Laurence Tubiana a également occupé plusieurs postes académiques et universitaires, notamment à Sciences Po et en tant que professeur de Relations Internationales à l’Université Columbia de New York. Elle est membre de nombreux conseils d’administration et comités scientifiques, dont le Comité chinois pour l’Environnement et le Développement International (CCICED).

Fatimata Wane est journaliste spécialiste du continent africain. Elle débute sa carrière au sein de l'équipe de 90 Minutes à Canal + où elle fait ses premières armes dans l'investigation aux côtés de Paul Moreira. Puis elle passe en presse écrite notamment au sein de la rédaction d’Africa International où elle réalise de nombreux articles qui feront la une. En 2006, elle rejoint à sa création, la rédaction de France 24, où elle exerce plusieurs métiers, dont chef d'édition, Newscoord au sein des échanges internationaux, chroniqueur, envoyée spéciale, reporter, sur des sujets différents autour de l’Afrique. Aujourd'hui, toujours au sein de cette rédaction, elle continue d'être force de propositions sur les sujets politiques, économiques, sociétaux mais surtout culturels autour du continent africain. Elle a reçu le prix Mondiapress 2018 qui récompense le meilleur journaliste de l'année ayant le mieux mis en valeur la culture africaine. Remis par une association de presse au siège de l'UNESCO.

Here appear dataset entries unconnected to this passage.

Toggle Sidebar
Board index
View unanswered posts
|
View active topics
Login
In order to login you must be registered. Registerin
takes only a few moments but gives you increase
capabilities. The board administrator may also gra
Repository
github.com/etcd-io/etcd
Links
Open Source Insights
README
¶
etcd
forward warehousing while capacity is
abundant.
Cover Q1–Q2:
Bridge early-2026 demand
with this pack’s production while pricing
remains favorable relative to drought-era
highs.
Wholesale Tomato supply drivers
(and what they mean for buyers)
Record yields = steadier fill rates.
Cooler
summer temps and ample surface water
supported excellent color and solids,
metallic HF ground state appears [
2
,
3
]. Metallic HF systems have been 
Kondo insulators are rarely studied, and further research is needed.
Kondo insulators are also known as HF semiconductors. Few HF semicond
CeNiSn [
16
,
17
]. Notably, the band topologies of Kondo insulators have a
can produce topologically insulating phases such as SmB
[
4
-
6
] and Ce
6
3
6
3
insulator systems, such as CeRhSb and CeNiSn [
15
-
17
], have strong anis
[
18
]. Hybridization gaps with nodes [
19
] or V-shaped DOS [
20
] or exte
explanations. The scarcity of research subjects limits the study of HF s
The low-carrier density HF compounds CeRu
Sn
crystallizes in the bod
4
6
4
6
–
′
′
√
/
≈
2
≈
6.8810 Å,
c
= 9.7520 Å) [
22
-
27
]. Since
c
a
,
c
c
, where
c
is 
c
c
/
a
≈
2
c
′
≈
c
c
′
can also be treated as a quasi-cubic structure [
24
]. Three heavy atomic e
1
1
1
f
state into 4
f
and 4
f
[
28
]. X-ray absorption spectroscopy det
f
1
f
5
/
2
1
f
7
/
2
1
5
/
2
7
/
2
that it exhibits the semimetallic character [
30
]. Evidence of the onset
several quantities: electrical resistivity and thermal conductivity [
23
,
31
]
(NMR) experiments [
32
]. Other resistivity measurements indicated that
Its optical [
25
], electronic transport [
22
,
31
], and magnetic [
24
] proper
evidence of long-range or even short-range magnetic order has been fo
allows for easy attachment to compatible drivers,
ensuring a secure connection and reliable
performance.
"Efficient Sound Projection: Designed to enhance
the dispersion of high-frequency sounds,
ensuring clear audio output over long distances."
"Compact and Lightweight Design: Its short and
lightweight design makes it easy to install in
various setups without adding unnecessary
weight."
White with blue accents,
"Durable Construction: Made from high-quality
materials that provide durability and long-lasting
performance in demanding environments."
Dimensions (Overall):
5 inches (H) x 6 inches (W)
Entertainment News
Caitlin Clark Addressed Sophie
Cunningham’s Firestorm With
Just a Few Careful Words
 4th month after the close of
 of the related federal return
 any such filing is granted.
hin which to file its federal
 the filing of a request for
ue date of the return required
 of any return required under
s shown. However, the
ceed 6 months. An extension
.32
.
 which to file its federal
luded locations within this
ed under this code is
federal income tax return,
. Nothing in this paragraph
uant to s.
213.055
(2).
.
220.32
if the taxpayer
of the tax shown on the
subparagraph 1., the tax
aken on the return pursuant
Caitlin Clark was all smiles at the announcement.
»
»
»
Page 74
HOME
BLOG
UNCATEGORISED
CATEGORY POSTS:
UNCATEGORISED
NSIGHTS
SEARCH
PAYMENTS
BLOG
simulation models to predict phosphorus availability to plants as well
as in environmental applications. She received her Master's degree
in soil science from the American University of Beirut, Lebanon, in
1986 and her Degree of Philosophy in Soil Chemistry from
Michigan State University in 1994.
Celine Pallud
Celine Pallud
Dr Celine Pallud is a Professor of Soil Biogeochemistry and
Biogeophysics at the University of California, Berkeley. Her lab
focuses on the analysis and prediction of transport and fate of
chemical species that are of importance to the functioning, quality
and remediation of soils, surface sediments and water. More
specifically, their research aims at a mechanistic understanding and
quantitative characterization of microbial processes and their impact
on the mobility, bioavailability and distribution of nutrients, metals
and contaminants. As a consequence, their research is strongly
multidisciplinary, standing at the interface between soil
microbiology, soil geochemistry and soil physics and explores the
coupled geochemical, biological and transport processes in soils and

Aujourd’hui, elle présente le Journal de l’Afrique de France 24 tous les vendredis et une émission mensuelle sur le web de débats autour des enjeux africains, “La Grande Palabre”. En 2019, elle fonde autour d’acteurs culturels de premier plan AAC55 | Action Africa C ulture, une initiative panafricaine dédiée à la promotion de la culture en Afrique. AAC55 souhaite œuvrer à la mise en place d’un réseau d’acteurs culturels pluridisciplinaire et international, primordial à l’essor des industries culturelles et créatives. Ce projet aboutira au plus grand sommet africain de la culture co-organisée avec l’UNESCO en décembre 2021.